The Spiritual Counterfeits Project (SCP) is a Christian evangelical parachurch organization located in Pasadena, California. Since its inception in the early 1970s, it has been involved in the fields of Christian apologetics and the Christian counter-cult movement. Its current president is Dr. Mark J Harris. In its role as a think tank, SCP has sought to publish evangelically based analyses of new religious movements, New Age movements, and alternative spiritualities in light of broad cultural trends. SCP has also been at the center of two controversial U.S. lawsuits, one involving church-state issues (Malnak v. Yogi) and the other being a religious defamation case (Lee et al. v. Duddy et al.). It published the SCP Journal and Newsletter.[1]
Background
editThe SCP began as a ministry within the Christian World Liberation Front, an outreach to students at the University of California, Berkeley. It was founded by Brooks Alexander, David Fetcho (who named the ministry), and Bill Squires. Both Alexander and Fetcho were converted to Christianity from the counterculture. Alexander had participated in the psychedelic drug usage of the counterculture, was an initiate of Transcendental Meditation, and lived in the famous Haight-Ashbury community in San Francisco.[2] Fetcho had been involved with the Ananda Marga Yoga Society before converting to Christianity.[3]
History of SCP
editIn 1973 Brooks Alexander and others distributed Christian leaflets at Millennium '73, a festival held at the Houston Astrodome by Guru Maharaj Ji's Divine Light Mission.[4] That same year, Alexander, Fetcho and David Haddon launched a grass-roots campaign to oppose the practice of Transcendental Meditation in American public high schools.
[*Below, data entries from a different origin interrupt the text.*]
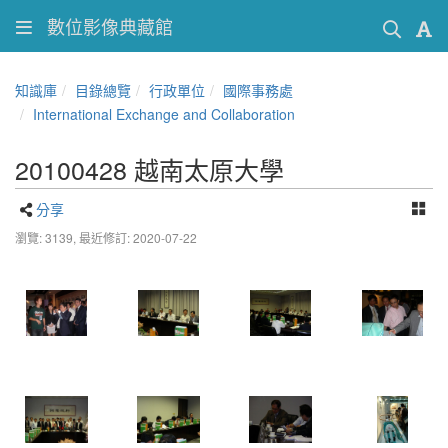
數位影像典藏館
知識庫
目錄總覽
行政單位
國際事務處
International Exchange and Collaboration
20100428 越南太原大學
分享
瀏覽: 3139,
最近修訂: 2020-07-22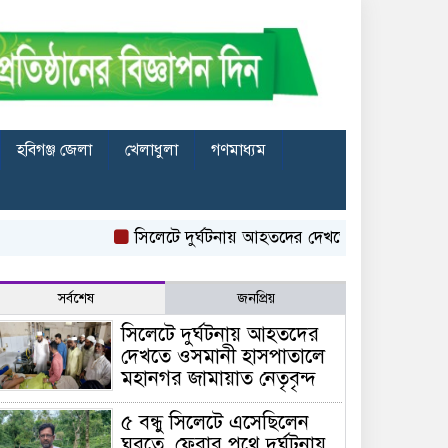
হবিগঞ্জ জেলা
খেলাধুলা
গণমাধ্যম
সিলেটে দুর্ঘটনায় আহতদের দেখতে ওসমানী হাসপাতালে মহ
সর্বশেষ
জনপ্রিয়
সিলেটে দুর্ঘটনায় আহতদের
দেখতে ওসমানী হাসপাতালে
মহানগর জামায়াত নেতৃবৃন্দ
৫ বন্ধু সিলেটে এসেছিলেন
ঘুরতে, ফেরার পথে দুর্ঘটনায়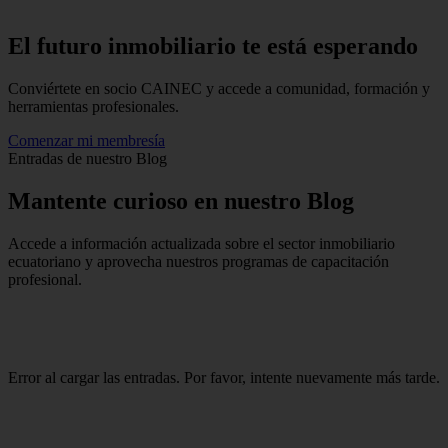
El futuro inmobiliario te está
esperando
Conviértete en socio CAINEC y accede a comunidad, formación y
herramientas profesionales.
Comenzar mi membresía
Entradas de nuestro Blog
Mantente
curioso
en nuestro Blog
Accede a información actualizada sobre el sector inmobiliario
ecuatoriano y aprovecha nuestros programas de capacitación
profesional.
Error al cargar las entradas. Por favor, intente nuevamente más tarde.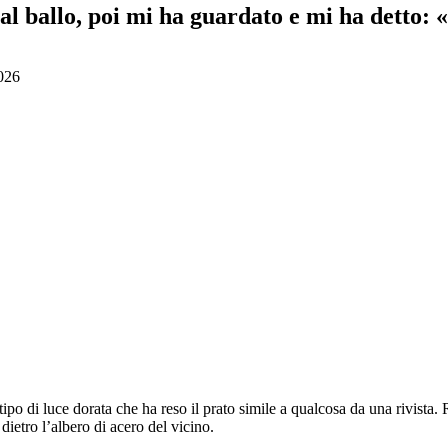
al ballo, poi mi ha guardato e mi ha detto: 
026
l tipo di luce dorata che ha reso il prato simile a qualcosa da una rivis
ietro l’albero di acero del vicino.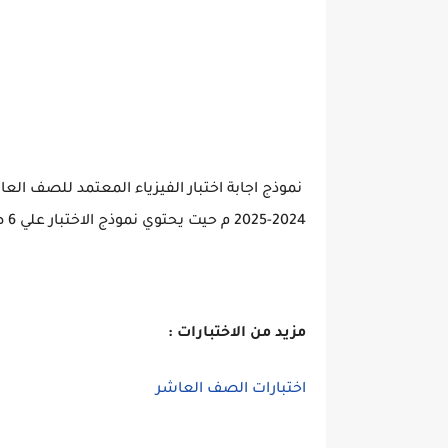
نموذج اجابة اختبار الفيزياء المعتمد للصف العا
2024-2025 م حيت يحتوي نموذج الاختبار علي 6 صفحات اجابة.
مزيد من الاختبارات :
اختبارات الصف العاشر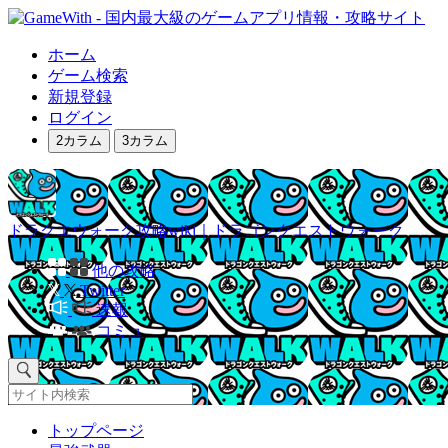
ホーム
ゲーム検索
新規登録
ログイン
2カラム
3カラム
ドラクエウォーク攻略wiki｜ドラゴンクエストウォーク
他の攻略
Twitter
速報
コミュ
トップページ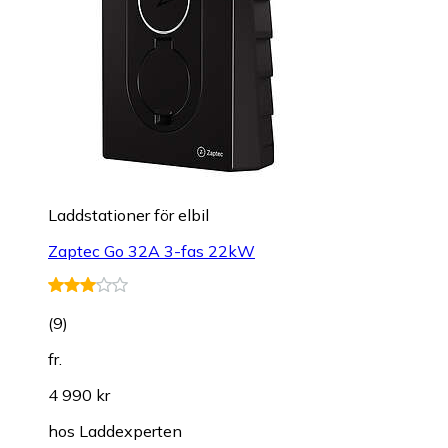
Laddstationer för elbil
Zaptec Go 32A 3-fas 22kW
(
9
)
fr.
4 990 kr
hos
Laddexperten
In 1975 the SCP was formally incorporated as an "independent Christian nonprofit organization."[5]
The four primary purposes of SCP included: "1. To research today's spiritual movements and critique them biblically. 2. To equip Christians with the knowledge, analysis, and discernment that will enable them to understand the significance of today's spiritual explosion. 3. To suggest a Christian response which engages the church with all levels of situation. 4. To bring the good news of Jesus Christ and extend a hand of rescue to those in psycho-spiritual bondage."[6]
Transcendental Meditation
editThe campaign against Transcendental Meditation (TM) was premised on the grounds that transcendental meditation represented itself as a non-religious activity and was promoted as the Science of Creative Intelligence (SCI). The SCP maintained that transcendental meditation was not religiously neutral, and that its SCI was based on Maharishi Mahesh Yogi's Hindu faith. The SCP's Right On newsletter was the first to publish portions of the TM teacher's manual, including details of the Puja ceremony.[7]
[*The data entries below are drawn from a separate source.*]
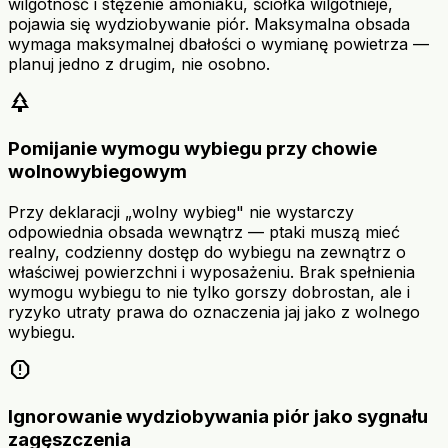
wilgotność i stężenie amoniaku, ściółka wilgotnieje,
pojawia się wydziobywanie piór. Maksymalna obsada
wymaga maksymalnej dbałości o wymianę powietrza —
planuj jedno z drugim, nie osobno.
park
Pomijanie wymogu wybiegu przy chowie
wolnowybiegowym
Przy deklaracji „wolny wybieg" nie wystarczy
odpowiednia obsada wewnątrz — ptaki muszą mieć
realny, codzienny dostęp do wybiegu na zewnątrz o
właściwej powierzchni i wyposażeniu. Brak spełnienia
wymogu wybiegu to nie tylko gorszy dobrostan, ale i
ryzyko utraty prawa do oznaczenia jaj jako z wolnego
wybiegu.
report
Ignorowanie wydziobywania piór jako sygnału
zagęszczenia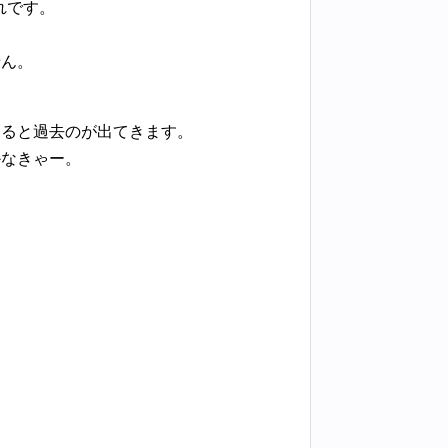
れです。
せん。
。
すると過去のが出てきます。
かなきゃー。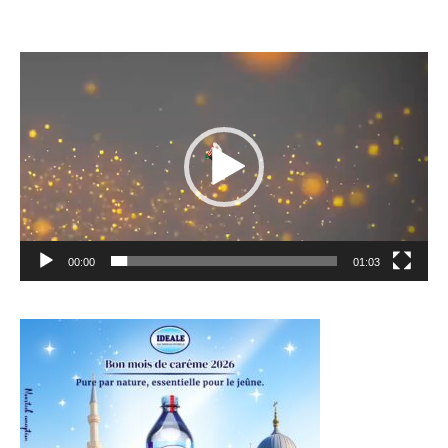
Lecteur
vidéo
00:00
01:03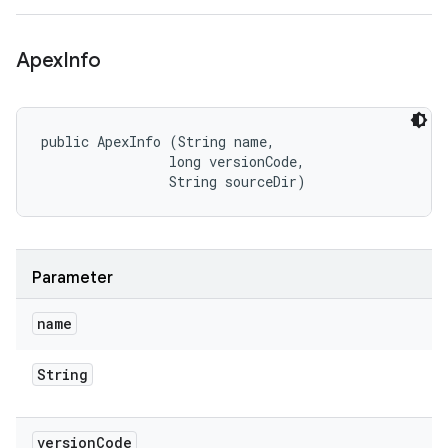
Apex
Info
public ApexInfo (String name, 

                long versionCode, 

                String sourceDir)
Parameter
name
String
version
Code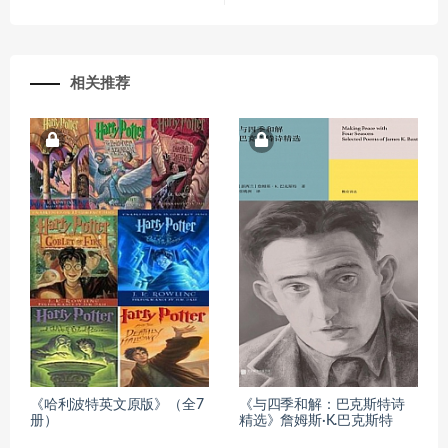
相关推荐
《哈利波特英文原版》（全7
《与四季和解：巴克斯特诗
册）
精选》詹姆斯·K.巴克斯特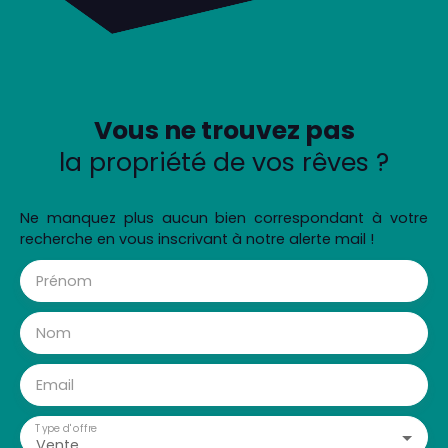
Vous ne trouvez pas
la propriété de vos rêves ?
Ne manquez plus aucun bien correspondant à votre
recherche en vous inscrivant à notre alerte mail !
Prénom
Nom
Email
Type d'offre
Vente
The focal point for an anti-Transcendental Meditation campaign was a civil action lawsuit No. 76-431 in the US District Court of New Jersey. The lawsuit Malnak v. Yogi contested whether TM was religious or not, and if the former then it could not be taught in U.S. public high schools. The plaintiffs, which included the SCP, presented evidence to show that puja was religious in nature and the practice of meditation presented as SCI involved chanting Hindu mantras.[8] SCP's Brooks Alexander and Bill Squires, along with SCP's attorney Michael Woodruff, moved into the Malnak's home and provided research, fundraising, and legal support, respectively.[9]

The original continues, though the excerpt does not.